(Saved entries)
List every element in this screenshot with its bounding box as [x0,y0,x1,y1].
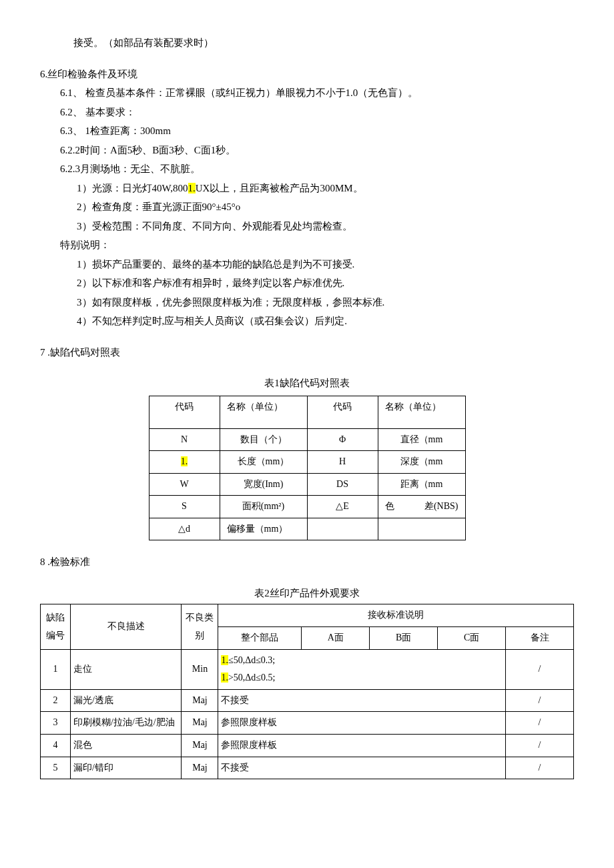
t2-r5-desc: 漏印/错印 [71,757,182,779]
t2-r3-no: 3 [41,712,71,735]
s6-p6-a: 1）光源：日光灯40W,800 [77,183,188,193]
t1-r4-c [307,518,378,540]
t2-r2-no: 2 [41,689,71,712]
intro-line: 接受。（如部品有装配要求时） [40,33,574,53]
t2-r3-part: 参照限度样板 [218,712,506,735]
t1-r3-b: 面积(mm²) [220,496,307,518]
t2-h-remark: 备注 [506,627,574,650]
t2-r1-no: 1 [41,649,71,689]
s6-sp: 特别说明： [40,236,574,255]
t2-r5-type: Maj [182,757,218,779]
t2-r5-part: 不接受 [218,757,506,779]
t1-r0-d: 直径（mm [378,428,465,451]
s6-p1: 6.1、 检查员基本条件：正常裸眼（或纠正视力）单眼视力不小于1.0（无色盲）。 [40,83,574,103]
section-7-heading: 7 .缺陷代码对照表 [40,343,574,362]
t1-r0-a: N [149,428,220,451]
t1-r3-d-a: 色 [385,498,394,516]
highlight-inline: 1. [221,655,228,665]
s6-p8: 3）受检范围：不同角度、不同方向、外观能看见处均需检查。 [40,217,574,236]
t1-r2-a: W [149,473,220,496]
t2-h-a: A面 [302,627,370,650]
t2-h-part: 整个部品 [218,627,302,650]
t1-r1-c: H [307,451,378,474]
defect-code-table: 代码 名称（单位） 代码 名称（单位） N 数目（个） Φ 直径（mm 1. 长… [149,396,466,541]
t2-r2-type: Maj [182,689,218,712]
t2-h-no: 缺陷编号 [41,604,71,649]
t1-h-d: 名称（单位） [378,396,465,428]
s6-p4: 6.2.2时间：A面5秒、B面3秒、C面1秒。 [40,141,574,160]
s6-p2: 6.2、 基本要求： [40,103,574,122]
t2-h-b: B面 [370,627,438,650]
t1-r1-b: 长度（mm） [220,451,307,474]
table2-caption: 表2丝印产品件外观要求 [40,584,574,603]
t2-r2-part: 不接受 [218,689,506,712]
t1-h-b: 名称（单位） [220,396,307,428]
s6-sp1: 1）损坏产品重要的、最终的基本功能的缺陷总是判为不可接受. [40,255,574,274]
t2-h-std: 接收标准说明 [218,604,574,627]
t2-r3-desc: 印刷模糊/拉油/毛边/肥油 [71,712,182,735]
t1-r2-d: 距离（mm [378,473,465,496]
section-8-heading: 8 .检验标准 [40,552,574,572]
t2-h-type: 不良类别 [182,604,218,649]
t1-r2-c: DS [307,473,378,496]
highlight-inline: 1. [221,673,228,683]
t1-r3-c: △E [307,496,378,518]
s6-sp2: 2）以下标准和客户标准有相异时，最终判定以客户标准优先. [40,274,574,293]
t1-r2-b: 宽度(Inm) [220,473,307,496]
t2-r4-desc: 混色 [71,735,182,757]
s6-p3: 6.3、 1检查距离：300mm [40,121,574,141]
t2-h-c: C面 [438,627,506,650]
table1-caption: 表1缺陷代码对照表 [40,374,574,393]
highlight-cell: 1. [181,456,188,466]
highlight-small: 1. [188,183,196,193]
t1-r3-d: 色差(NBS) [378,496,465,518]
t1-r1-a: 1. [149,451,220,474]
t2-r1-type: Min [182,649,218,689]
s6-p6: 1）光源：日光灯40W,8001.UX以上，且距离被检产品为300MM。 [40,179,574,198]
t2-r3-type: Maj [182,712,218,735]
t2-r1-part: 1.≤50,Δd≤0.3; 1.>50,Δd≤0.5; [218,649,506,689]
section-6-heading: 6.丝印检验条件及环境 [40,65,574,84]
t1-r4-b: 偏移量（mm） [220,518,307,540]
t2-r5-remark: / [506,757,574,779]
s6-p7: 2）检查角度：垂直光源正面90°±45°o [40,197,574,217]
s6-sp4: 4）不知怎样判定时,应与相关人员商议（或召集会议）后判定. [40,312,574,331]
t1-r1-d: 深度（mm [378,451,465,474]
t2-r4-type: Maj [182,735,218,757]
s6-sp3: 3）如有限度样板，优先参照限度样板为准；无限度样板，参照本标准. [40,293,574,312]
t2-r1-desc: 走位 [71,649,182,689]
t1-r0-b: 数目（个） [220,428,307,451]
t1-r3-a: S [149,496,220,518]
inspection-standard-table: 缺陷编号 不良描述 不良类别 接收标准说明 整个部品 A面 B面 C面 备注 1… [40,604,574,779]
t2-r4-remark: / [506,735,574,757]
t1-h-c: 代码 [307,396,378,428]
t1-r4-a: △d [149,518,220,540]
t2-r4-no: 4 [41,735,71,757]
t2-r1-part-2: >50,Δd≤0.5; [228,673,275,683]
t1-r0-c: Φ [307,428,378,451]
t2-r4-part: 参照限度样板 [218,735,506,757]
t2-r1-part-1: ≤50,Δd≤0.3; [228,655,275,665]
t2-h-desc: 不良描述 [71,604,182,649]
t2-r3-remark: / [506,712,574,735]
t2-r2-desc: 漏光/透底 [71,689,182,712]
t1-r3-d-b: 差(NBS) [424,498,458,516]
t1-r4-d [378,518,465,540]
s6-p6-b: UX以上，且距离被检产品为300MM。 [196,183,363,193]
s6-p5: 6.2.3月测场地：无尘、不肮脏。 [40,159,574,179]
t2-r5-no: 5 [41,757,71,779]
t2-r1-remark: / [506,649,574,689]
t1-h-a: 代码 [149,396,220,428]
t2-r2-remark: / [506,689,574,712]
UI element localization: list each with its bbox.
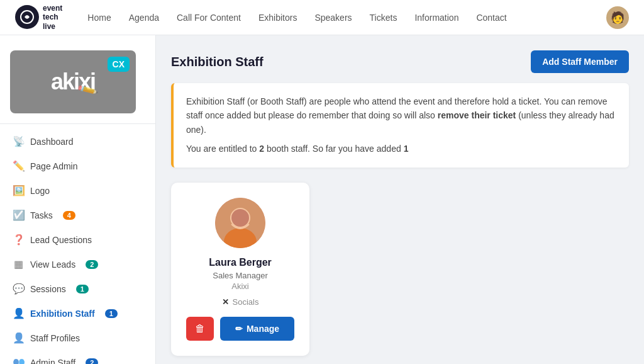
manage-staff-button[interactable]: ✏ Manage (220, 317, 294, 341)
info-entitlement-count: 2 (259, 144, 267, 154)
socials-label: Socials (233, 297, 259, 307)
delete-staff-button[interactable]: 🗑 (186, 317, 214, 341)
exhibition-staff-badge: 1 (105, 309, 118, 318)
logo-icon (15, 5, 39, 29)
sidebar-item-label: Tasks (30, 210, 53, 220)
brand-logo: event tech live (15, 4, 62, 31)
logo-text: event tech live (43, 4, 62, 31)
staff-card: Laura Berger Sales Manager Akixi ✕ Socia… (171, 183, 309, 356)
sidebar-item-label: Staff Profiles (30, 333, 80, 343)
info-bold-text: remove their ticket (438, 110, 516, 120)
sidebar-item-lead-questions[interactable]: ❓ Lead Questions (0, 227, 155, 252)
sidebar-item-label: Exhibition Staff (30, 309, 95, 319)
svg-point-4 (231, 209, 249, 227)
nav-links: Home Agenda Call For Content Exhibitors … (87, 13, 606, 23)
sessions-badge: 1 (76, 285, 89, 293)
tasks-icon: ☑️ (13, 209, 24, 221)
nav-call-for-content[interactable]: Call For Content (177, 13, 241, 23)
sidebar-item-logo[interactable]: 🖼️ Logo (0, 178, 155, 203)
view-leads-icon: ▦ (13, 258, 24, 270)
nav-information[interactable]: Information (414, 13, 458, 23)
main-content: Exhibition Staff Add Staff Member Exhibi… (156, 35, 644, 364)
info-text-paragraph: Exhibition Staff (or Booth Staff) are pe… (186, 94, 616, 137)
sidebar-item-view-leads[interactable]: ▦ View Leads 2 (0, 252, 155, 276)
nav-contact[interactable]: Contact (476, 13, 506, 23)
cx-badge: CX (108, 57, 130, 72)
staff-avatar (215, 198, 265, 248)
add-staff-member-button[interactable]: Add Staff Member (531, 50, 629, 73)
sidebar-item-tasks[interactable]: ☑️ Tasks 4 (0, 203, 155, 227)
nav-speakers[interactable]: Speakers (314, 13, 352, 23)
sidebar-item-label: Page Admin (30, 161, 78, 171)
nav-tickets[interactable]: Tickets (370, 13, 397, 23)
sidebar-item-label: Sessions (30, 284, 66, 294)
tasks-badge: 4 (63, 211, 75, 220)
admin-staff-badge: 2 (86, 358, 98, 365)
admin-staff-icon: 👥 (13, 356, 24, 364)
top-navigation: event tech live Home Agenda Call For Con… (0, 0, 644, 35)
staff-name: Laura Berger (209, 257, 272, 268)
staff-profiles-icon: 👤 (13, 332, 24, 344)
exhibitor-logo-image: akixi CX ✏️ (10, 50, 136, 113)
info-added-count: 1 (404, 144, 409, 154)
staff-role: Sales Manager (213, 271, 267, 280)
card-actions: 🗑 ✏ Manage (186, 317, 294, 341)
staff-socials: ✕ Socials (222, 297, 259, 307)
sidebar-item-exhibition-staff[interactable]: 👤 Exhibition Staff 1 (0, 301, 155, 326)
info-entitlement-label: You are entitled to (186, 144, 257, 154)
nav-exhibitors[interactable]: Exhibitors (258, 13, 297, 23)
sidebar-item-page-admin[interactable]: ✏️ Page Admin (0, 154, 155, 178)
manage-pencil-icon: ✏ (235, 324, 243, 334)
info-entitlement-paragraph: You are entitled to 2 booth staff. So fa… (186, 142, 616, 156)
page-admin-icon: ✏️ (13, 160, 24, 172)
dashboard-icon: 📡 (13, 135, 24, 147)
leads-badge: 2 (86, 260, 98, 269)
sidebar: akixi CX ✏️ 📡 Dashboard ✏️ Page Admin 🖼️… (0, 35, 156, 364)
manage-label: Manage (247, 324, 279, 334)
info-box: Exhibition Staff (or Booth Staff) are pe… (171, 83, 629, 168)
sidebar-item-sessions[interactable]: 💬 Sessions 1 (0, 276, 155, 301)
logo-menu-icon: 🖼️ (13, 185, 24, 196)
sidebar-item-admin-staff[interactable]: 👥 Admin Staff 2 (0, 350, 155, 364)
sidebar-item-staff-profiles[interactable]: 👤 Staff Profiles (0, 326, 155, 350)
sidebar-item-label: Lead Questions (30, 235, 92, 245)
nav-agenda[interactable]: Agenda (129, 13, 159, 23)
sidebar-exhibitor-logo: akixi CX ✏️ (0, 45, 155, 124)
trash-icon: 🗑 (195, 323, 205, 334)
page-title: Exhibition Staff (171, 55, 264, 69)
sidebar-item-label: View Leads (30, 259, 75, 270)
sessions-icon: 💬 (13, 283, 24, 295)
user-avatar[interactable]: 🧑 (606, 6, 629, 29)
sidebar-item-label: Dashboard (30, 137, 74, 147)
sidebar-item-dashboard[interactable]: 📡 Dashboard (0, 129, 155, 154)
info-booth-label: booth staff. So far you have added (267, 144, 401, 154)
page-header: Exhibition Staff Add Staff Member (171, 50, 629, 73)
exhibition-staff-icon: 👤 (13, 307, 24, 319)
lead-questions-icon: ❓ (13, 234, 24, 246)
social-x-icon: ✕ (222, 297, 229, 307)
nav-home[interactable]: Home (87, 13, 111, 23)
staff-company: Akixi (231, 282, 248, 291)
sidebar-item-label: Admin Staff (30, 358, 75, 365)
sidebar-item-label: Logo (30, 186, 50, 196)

> [Exercise directions]:
Please copy every line in the entries where "highlight" appears.

> [Result]:
highlight-inline: 1. [221,655,228,665]
highlight-inline: 1. [221,673,228,683]
highlight-cell: 1. [181,456,188,466]
highlight-small: 1. [188,183,196,193]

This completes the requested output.